Tus palabras repercuten en mayor medida. En lugar de tomar una decisión drástica, sé la guía que los oriente. La enseñanza y estructuración de un enfoque positivo al mundo de Internet tendrán una repercusión mucho más duradera. El hecho de poder apagar Internet en tu hogar en momentos clave puede ser muy útil, pero también es como si siempre abrocharas el cinturón de seguridad de tu hijo y no lo dejaras hacerlo: a la larga queremos que recuerden que se deben abrochar el cinturón por su cuenta. Para que un niño logre recordar algo genuinamente, las investigaciones demuestran que cierta información requiere repetición a lo largo del tiempo. Si, en reiteradas ocasiones, les muestras un enfoque positivo y, al mismo tiempo, hablas sobre el uso de los medios y la tecnología a lo largo del tiempo, ayudarás a tus hijos a controlarse y desarrollar habilidades para la vida adulta. Ellos recordarán tus sugerencias si dices cosas como: “Recuerda pensar antes de publicar”, “No hables con extraños en Internet” y “Usa una configuración de privacidad efectiva”. A medida que la nueva tecnología llega y se va, somos la brújula de nuestros hijos, la guía constante en una constelación que sigue cambiando de forma, y​los controles parentales basados​en la tecnología nunca serán una pauta tan sólida como nuestra influencia.
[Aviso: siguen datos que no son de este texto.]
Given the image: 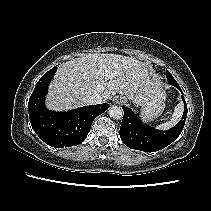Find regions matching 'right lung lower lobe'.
<instances>
[{"mask_svg":"<svg viewBox=\"0 0 211 211\" xmlns=\"http://www.w3.org/2000/svg\"><path fill=\"white\" fill-rule=\"evenodd\" d=\"M56 70L52 68L37 82L28 103L29 118L33 130L49 146H75L86 139L93 120L110 105H89L60 113L48 110L44 100Z\"/></svg>","mask_w":211,"mask_h":211,"instance_id":"right-lung-lower-lobe-1","label":"right lung lower lobe"}]
</instances>
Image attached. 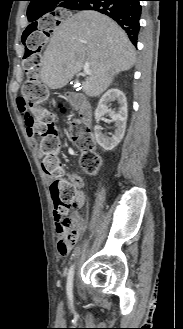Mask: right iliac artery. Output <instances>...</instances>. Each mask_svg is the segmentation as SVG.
Instances as JSON below:
<instances>
[{"mask_svg":"<svg viewBox=\"0 0 183 329\" xmlns=\"http://www.w3.org/2000/svg\"><path fill=\"white\" fill-rule=\"evenodd\" d=\"M73 275H74V267L71 266V268L69 269V272H68V277H67V295H68V298L71 303H72V299H73V294H72Z\"/></svg>","mask_w":183,"mask_h":329,"instance_id":"right-iliac-artery-1","label":"right iliac artery"}]
</instances>
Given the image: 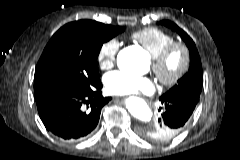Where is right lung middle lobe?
Segmentation results:
<instances>
[{"instance_id":"dd1d6c3e","label":"right lung middle lobe","mask_w":240,"mask_h":160,"mask_svg":"<svg viewBox=\"0 0 240 160\" xmlns=\"http://www.w3.org/2000/svg\"><path fill=\"white\" fill-rule=\"evenodd\" d=\"M123 31V27L92 20H79L61 27L38 61L34 91L54 84L72 90L94 87L100 81L96 59L103 43Z\"/></svg>"}]
</instances>
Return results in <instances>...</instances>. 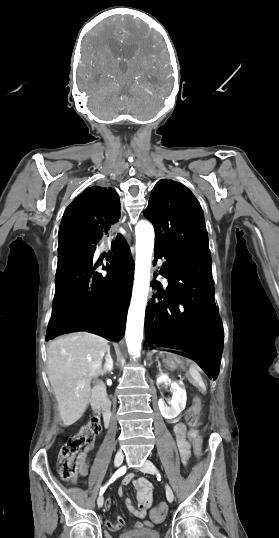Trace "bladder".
I'll return each mask as SVG.
<instances>
[{
  "label": "bladder",
  "mask_w": 279,
  "mask_h": 538,
  "mask_svg": "<svg viewBox=\"0 0 279 538\" xmlns=\"http://www.w3.org/2000/svg\"><path fill=\"white\" fill-rule=\"evenodd\" d=\"M122 538H160L159 532H124Z\"/></svg>",
  "instance_id": "obj_1"
}]
</instances>
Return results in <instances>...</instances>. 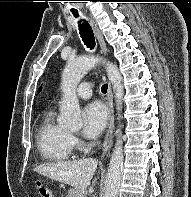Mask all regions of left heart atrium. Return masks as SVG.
I'll return each instance as SVG.
<instances>
[{"label":"left heart atrium","instance_id":"left-heart-atrium-1","mask_svg":"<svg viewBox=\"0 0 191 197\" xmlns=\"http://www.w3.org/2000/svg\"><path fill=\"white\" fill-rule=\"evenodd\" d=\"M107 109L98 101L88 104L82 112L83 133L89 138L97 137L107 123Z\"/></svg>","mask_w":191,"mask_h":197}]
</instances>
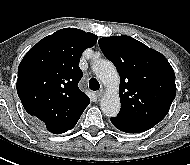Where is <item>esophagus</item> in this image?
<instances>
[{"label":"esophagus","instance_id":"esophagus-1","mask_svg":"<svg viewBox=\"0 0 190 165\" xmlns=\"http://www.w3.org/2000/svg\"><path fill=\"white\" fill-rule=\"evenodd\" d=\"M103 94H104V90L103 89H101V90H99V91L96 92V95H97L98 98L102 97Z\"/></svg>","mask_w":190,"mask_h":165}]
</instances>
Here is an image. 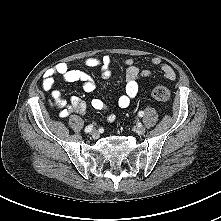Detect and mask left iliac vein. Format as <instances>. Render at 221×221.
Segmentation results:
<instances>
[{
	"instance_id": "obj_1",
	"label": "left iliac vein",
	"mask_w": 221,
	"mask_h": 221,
	"mask_svg": "<svg viewBox=\"0 0 221 221\" xmlns=\"http://www.w3.org/2000/svg\"><path fill=\"white\" fill-rule=\"evenodd\" d=\"M136 133L137 134H139V135H142V134H144L145 133V127L144 126H138L137 128H136Z\"/></svg>"
}]
</instances>
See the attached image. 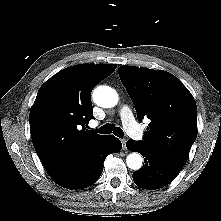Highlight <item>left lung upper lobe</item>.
I'll list each match as a JSON object with an SVG mask.
<instances>
[{"instance_id":"left-lung-upper-lobe-1","label":"left lung upper lobe","mask_w":221,"mask_h":221,"mask_svg":"<svg viewBox=\"0 0 221 221\" xmlns=\"http://www.w3.org/2000/svg\"><path fill=\"white\" fill-rule=\"evenodd\" d=\"M119 77L139 121L151 120L142 142L184 166L197 137V106L191 93L163 70L122 66Z\"/></svg>"}]
</instances>
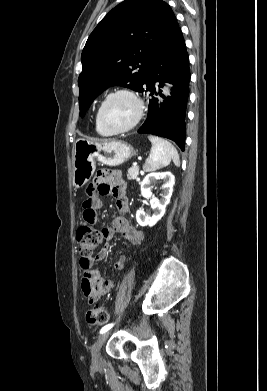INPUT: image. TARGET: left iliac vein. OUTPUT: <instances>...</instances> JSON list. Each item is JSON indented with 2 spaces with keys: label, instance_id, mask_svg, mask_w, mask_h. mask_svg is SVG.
<instances>
[{
  "label": "left iliac vein",
  "instance_id": "1",
  "mask_svg": "<svg viewBox=\"0 0 267 391\" xmlns=\"http://www.w3.org/2000/svg\"><path fill=\"white\" fill-rule=\"evenodd\" d=\"M110 334H111V331H106V332L102 333L98 337V339L95 341V343L92 347V366L95 369H102L104 366V361L101 357L100 350Z\"/></svg>",
  "mask_w": 267,
  "mask_h": 391
}]
</instances>
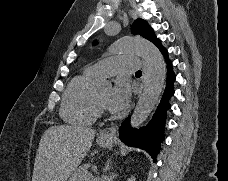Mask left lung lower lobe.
I'll return each mask as SVG.
<instances>
[{"label":"left lung lower lobe","instance_id":"0a47b994","mask_svg":"<svg viewBox=\"0 0 228 181\" xmlns=\"http://www.w3.org/2000/svg\"><path fill=\"white\" fill-rule=\"evenodd\" d=\"M164 54L168 64V75L166 88L161 98V101L153 115L152 120L146 127L135 130L130 126V117L126 118L119 128V137L128 146L137 147L146 150L155 161V158L160 150V143L164 139L163 128L166 119V111L170 108L169 99L174 94L173 82L175 75L172 71L171 63L167 57L165 48L160 41L154 43Z\"/></svg>","mask_w":228,"mask_h":181}]
</instances>
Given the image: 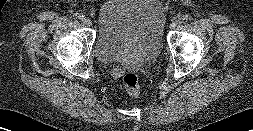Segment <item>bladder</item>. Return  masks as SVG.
Segmentation results:
<instances>
[{
	"label": "bladder",
	"instance_id": "bladder-1",
	"mask_svg": "<svg viewBox=\"0 0 253 131\" xmlns=\"http://www.w3.org/2000/svg\"><path fill=\"white\" fill-rule=\"evenodd\" d=\"M94 53L105 64L152 59L163 48L160 0H105L96 10Z\"/></svg>",
	"mask_w": 253,
	"mask_h": 131
}]
</instances>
El aprendizaje se enciende al generar espacios de apertura, no cuando apagamos Internet. A veces, permitimos que nuestros hijos utilicen dispositivos porque necesitamos unos minutos para terminar algo, y es importante establecer límites de tiempo y hacer inspecciones puntuales, ya sea de forma verbal o mediante un control parental digital. Pero cuanto más podamos mirar contenidos y jugar con ellos, más aprenderán de los medios que están usando. Las investigaciones muestran que el simple hecho de sentarte con tus hijos mientras miran contenidos aumenta su conciencia, lo que puede hacer que sean más receptivos al aprendizaje. También puede mejorar las habilidades de alfabetización y la empatía, y, puesto que somos quienes mejor conocemos a nuestros hijos, cuando los medios muestran contenidos que se aplican específicamente a las vidas de nuestros hijos, podemos utilizar esas instancias para entablar un diálogo, hacer preguntas y establecer conexiones. Además, cuanto más estructuramos este diálogo con nuestros hijos en función de los medios de comunicación, mayor será su enfoque crítico, la formulación de preguntas propias y el aprovechamiento de lecciones para sus propias vidas.